Authorship:
Anna Catharina Suhr, Barbara Maier, Mathias Brügel, Alisa Kleinhempel, Daniel Teupser, Michael Vogeser
1Institute of Laboratory Medicine, Hospital of the University of Munich, Marchioninistr. 15, 81377 Munich, Germany
| Short Abstract We used ferromagnetic particles as a novel technique to deproteinize plasma samples prior to UHPLC-MS/MS analysis for the quantification of important lipid mediators. A combination of "ferromagnetic particle enhanced deproteination" and subsequent "on-line solid phase extraction" realises quick and convenient sample preparation as well as it provides high sensitivity and robustness. We were able to show that this approach allows accurate and precise quantification of seven exemplary eicosanoids (TXB2, PGE2, PGD2, 5-HETE, 11-HETE, 12-HETE, and arachidonic acid). The use of this semi-automated sample preparation facilitates the screening of large study cohorts. In general ferromagnetic particles might smooth the trail to automation in UHPLC-MS/MS. |
Long Abstract
Introduction: Eicosanoids play an important role in the human body as lipid mediators, e.g. in inflammation and coagulation. Our aim was the development of an UHPLC-MS/MS method to quantify seven eicosanoids of particular interest (TXB2, PGE2, PGD2, 5-HETE, 11-HETE, 12-HETE, and arachidonic acid). Additionally, sample preparation ought to be simple and quick enough to test large study cohorts.
Method: We employed stable-isotope dilution analysis with a corresponding deuterated internal standard compound for all analytes (except for 11-HETE for which no isotopic labelled analogue was commercially available so 12-HETE-d8 was used). Since no analyte free human plasma was available, eight multi-calibrators and three levels of quality controls (QC) were prepared in ethanol. As additional QC materials based on authentic matrix, two human plasma pools with low and high concentrations of eicosanoids were used. We employed the innovative approach of “ferromagnetic particle enhanced deproteination”: In brief, our protocol started with mixing 100 µL of human plasma with 25 µL of the internal standard solution and in a second step 40 µL magnetic particle suspension (Magna Medics, Geleen, The Netherlands) were added. To denaturate the proteins 300 µl acetonitrile were used. The ferromagnetic particles were used to capture the denaturated proteins and - when being placed on a magnetic separator - pull them to the wall of the sample tube leaving a clear supernatant. 200 µL of the supernatants were evaporated to dryness under nitrogen and resolved in 100 µL of methanol/water (50/50, v/v) to concentrate the analytes. A further clean-up was performed using “on-line solid phase extraction” with a trapping column (Oasis HLB, Waters, Milford, USA)) included in a Waters Acquity UPLC system. The chromatographic separation was achieved on an Acquity BEH Shield RP18 column with a total run time of 7.5 min. The mass spectrometer (Waters Xevo TQ-S) was equipped with an electrospray ionization source operating in negative mode. Multiple reaction monitoring was employed to quantify the analytes.
Results: The method was evaluated thoroughly with a protocol based on the EMA guideline for bioanalytical method validation. The results were very satisfying: Linearity was proven for a calibration range of 0.1 - 80 µg/L for TXB2, PGE2, PGD2, 0.05 - 40 µg/L for 11-HETE and 5-HETE, 0.5 - 400 µg/L for 12-HETE, and 25 - 10000 µg/L for arachidonic acid, respectively.
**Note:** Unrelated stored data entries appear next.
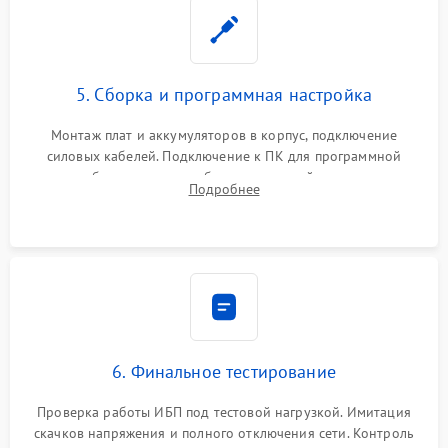
5. Сборка и программная настройка
Монтаж плат и аккумуляторов в корпус, подключение
силовых кабелей. Подключение к ПК для программной
калибровки констант батареи, настройки порогов
Подробнее
срабатывания AVR и сброса счетчиков старения АКБ.
6. Финальное тестирование
Проверка работы ИБП под тестовой нагрузкой. Имитация
скачков напряжения и полного отключения сети. Контроль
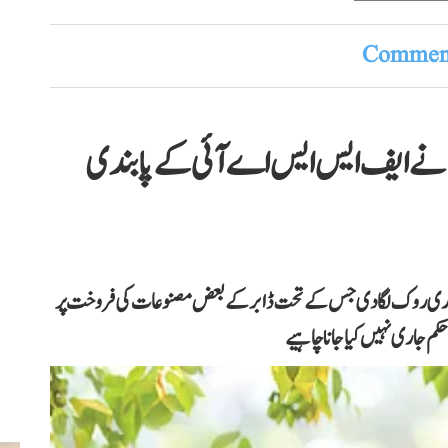
Comment
ٹ نے ایف ایس ایس اے آئی کے پابندی
بوری روک لگا دی جس کے تحت ڈابر کے بعض مصنوعات کی فروخت پر
 حکم جاری نہیں کیا جانا چاہیے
Imprecision ranged between 3-14% for ethanolic QC and 6-15% for authentic matrix controls (depending on the analyte). Accuracy was 105-110% (only determined for ethanolic QCs). Several experiments, including e.g. dilution, change of column lots or work-up by several operators demonstrated the robustness of the method.
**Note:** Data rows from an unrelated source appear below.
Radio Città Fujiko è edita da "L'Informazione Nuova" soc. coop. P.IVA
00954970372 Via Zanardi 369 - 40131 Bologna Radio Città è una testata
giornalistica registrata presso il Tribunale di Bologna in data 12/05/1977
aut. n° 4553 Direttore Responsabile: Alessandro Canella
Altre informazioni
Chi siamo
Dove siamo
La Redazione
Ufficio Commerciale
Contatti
Conclusion: We were able to show the feasibility of "ferromagnetic particle enhanced deproteination" as a rapid and robust way of sample preparation for quantitative LC-MS/MS analyses of plasma samples. This approach was successfully validated as part of an UHPLC-MS/MS method for the quantification of seven exemplary eicosanoids. The “ferromagnetic particle enhanced deproteination” might be an attractive and generic tool to advance automation in LC-MS/MS since there is no need for centrifugation or application of vacuum or pressure.